Contexto de la exigencia
La solicitud de la organización civil se basa en el impacto directo que el desvío de recursos y la compra de alimentos de baja calidad tuvieron sobre la población venezolana durante el periodo de mayor crisis. Según datos presentados por la oenegé, las irregularidades en la importación de insumos coincidieron con el deterioro nutricional de los ciudadanos entre 2015 y 2017. La dirección ejecutiva de la institución enfatizó que México operó como un nodo clave en el esquema, por lo que tiene la responsabilidad legal de romper el silencio institucional y revisar los flujos financieros detectados en su territorio.

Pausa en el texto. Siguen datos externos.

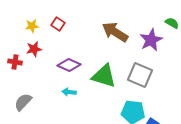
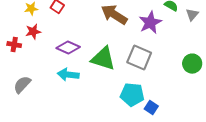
cyan arrow: (69, 92) -> (68, 75), size x1.5

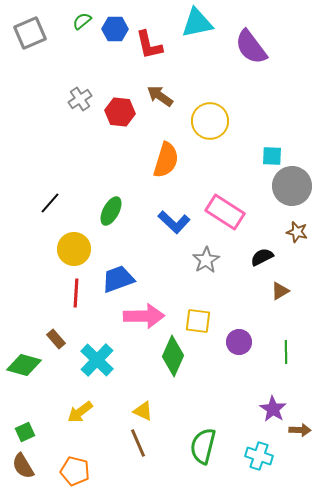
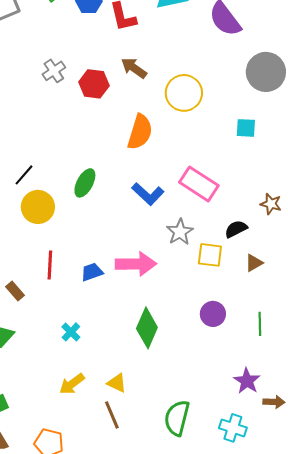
gray circle: (292, 186) -> (266, 72), moved
yellow circle: (74, 249) -> (38, 207), moved
blue trapezoid: (118, 279) -> (92, 272), moved, size x0.7
pink arrow: (144, 316) -> (136, 264), moved
yellow square: (198, 321) -> (210, 255), moved
brown rectangle: (56, 339) -> (15, 291), moved
cyan cross: (97, 360) -> (71, 332), size x0.6
yellow arrow: (80, 412) -> (72, 384), moved

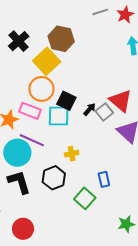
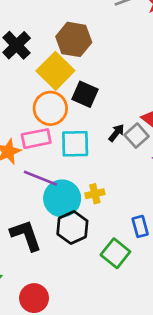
black square: (66, 101) -> (85, 94), moved
pink rectangle: (30, 111) -> (36, 139), turned -30
cyan circle: (17, 153) -> (62, 198), moved

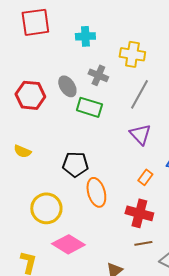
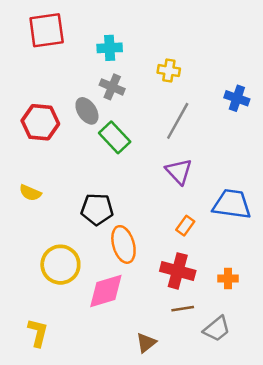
yellow cross: (132, 54) -> (169, 71), size x0.7
gray cross: (98, 75) -> (112, 87), moved
green rectangle: (89, 107) -> (115, 137), turned 30
pink diamond: (68, 244) -> (106, 291), moved, turned -48

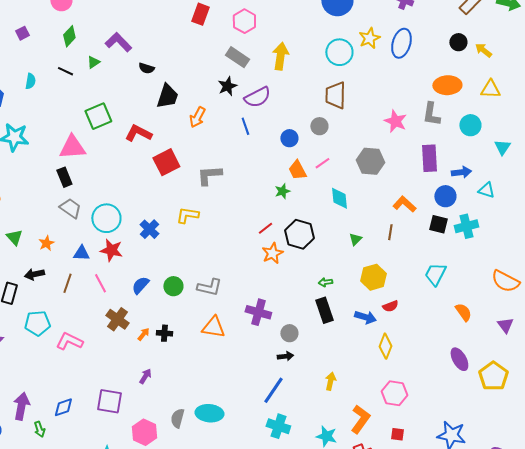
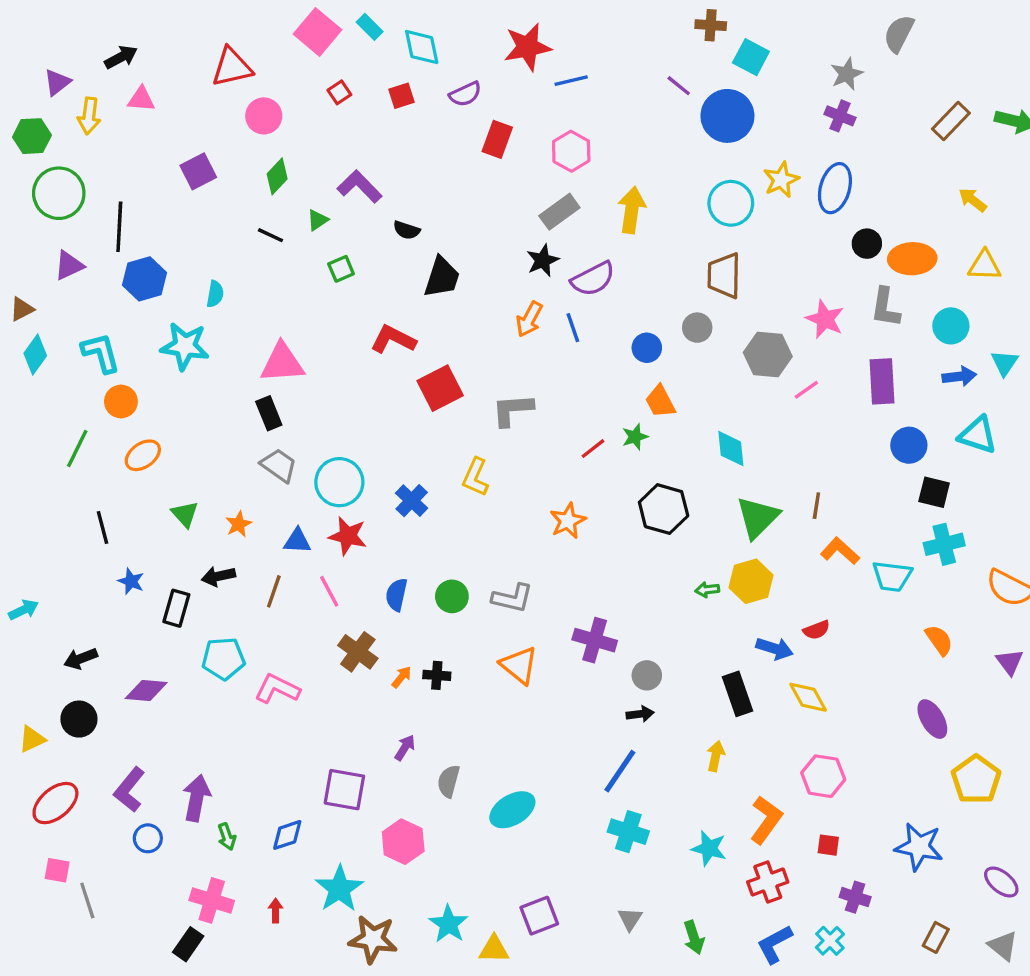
purple square: (22, 33) -> (198, 171), size x1.5
black circle: (458, 42) -> (867, 244), moved
gray rectangle: (237, 57) -> (559, 212), turned -70
cyan semicircle: (30, 81) -> (215, 294), moved
green square: (98, 116) -> (341, 269), moved, size x0.6
orange arrow: (197, 117) -> (529, 319), moved
gray hexagon: (370, 161) -> (768, 354), moved
pink line: (322, 163) -> (806, 390), moved
blue arrow: (461, 172) -> (959, 376), moved
cyan triangle: (486, 190) -> (978, 435), size x1.4
orange L-shape: (404, 204) -> (840, 551), moved
yellow L-shape: (187, 215) -> (475, 477), turned -75
black square: (438, 224) -> (934, 492), moved
cyan cross: (466, 226) -> (944, 544), moved
red line: (265, 228) -> (593, 449), moved
green triangle: (355, 239) -> (758, 517), size x2.0
orange star: (272, 253) -> (568, 521), moved
cyan trapezoid: (435, 274) -> (892, 576), turned -110
yellow hexagon: (373, 277) -> (751, 581), moved
blue semicircle: (140, 285) -> (396, 595), turned -30
black rectangle: (324, 310) -> (738, 694), moved
orange triangle: (213, 327) -> (519, 665), turned 30
yellow diamond: (385, 346) -> (808, 697), turned -50
yellow pentagon: (493, 376) -> (976, 780), moved
blue diamond: (63, 407) -> (287, 835), moved
cyan ellipse: (209, 413) -> (512, 810), turned -36
gray semicircle: (177, 418) -> (449, 781), moved

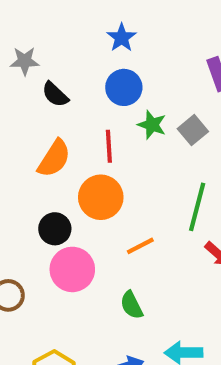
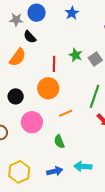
blue star: (122, 38) -> (72, 13), moved
blue circle: (124, 87) -> (37, 13), moved
orange semicircle: (54, 158) -> (18, 57), moved
black circle: (55, 229) -> (16, 96), moved

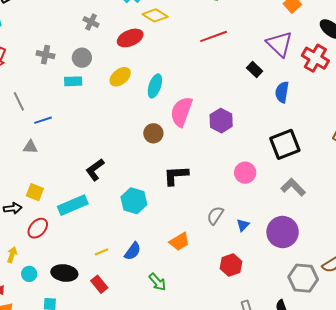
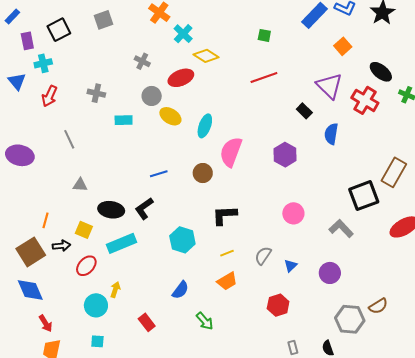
gray circle: (82, 58) -> (152, 96), moved
yellow ellipse: (120, 77) -> (170, 116), turned 70
blue line: (43, 120) -> (159, 174), moved
purple hexagon: (221, 121) -> (285, 155), moved
black square: (285, 144) -> (364, 196), moved
purple circle: (283, 232) -> (330, 273), size x0.7
yellow line: (101, 252) -> (227, 253), moved
yellow arrow: (12, 255) -> (115, 290), moved
black ellipse: (64, 273) -> (111, 210), moved
cyan circle: (29, 274) -> (96, 305), moved, size x1.5

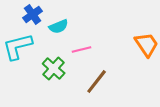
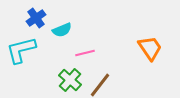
green cross: (54, 68) -> (70, 80), moved

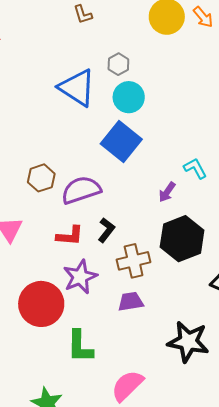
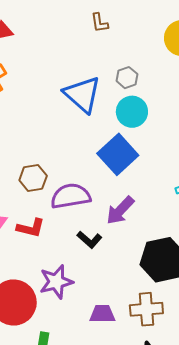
purple arrow: (167, 192) -> (120, 210), moved, size x1.5
black L-shape: (106, 230) -> (89, 240), turned 85
red L-shape: (70, 236) -> (31, 228), moved
brown cross: (134, 261) -> (146, 309), moved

Operaciones en territorio mexicano
Las investigaciones preliminares y los expedientes judiciales en Estados Unidos señalan que la relación de Saab con empresas mexicanas comenzó formalmente en 2016, a través de contratos sobrevaluados para la adquisición de 10 millones de cajas de alimentos. El precio pactado por cada unidad duplicaba el costo real de mercado, permitiendo un margen de ganancia ilícito que posteriormente se distribuyó mediante una red de empresas fantasma. El esquema evolucionó en 2020 hacia modalidades de intercambio de petróleo por alimentos, diseñadas para evadir las sanciones internacionales vigentes contra la estatal Pdvsa.
Estado actual de los expedientes
A pesar de que la Unidad de Inteligencia Financiera de México detectó los movimientos de capitales y procedió al congelamiento de diversas cuentas bancarias, el avance judicial del expediente se mantiene estancado. Informes y análisis locales coinciden en que la investigación penal fue fragmentada deliberadamente por las autoridades del gobierno anterior para limitar las responsabilidades a funcionarios de menor rango, protegiendo a la cúpula política y empresarial involucrada en las operaciones binacionales.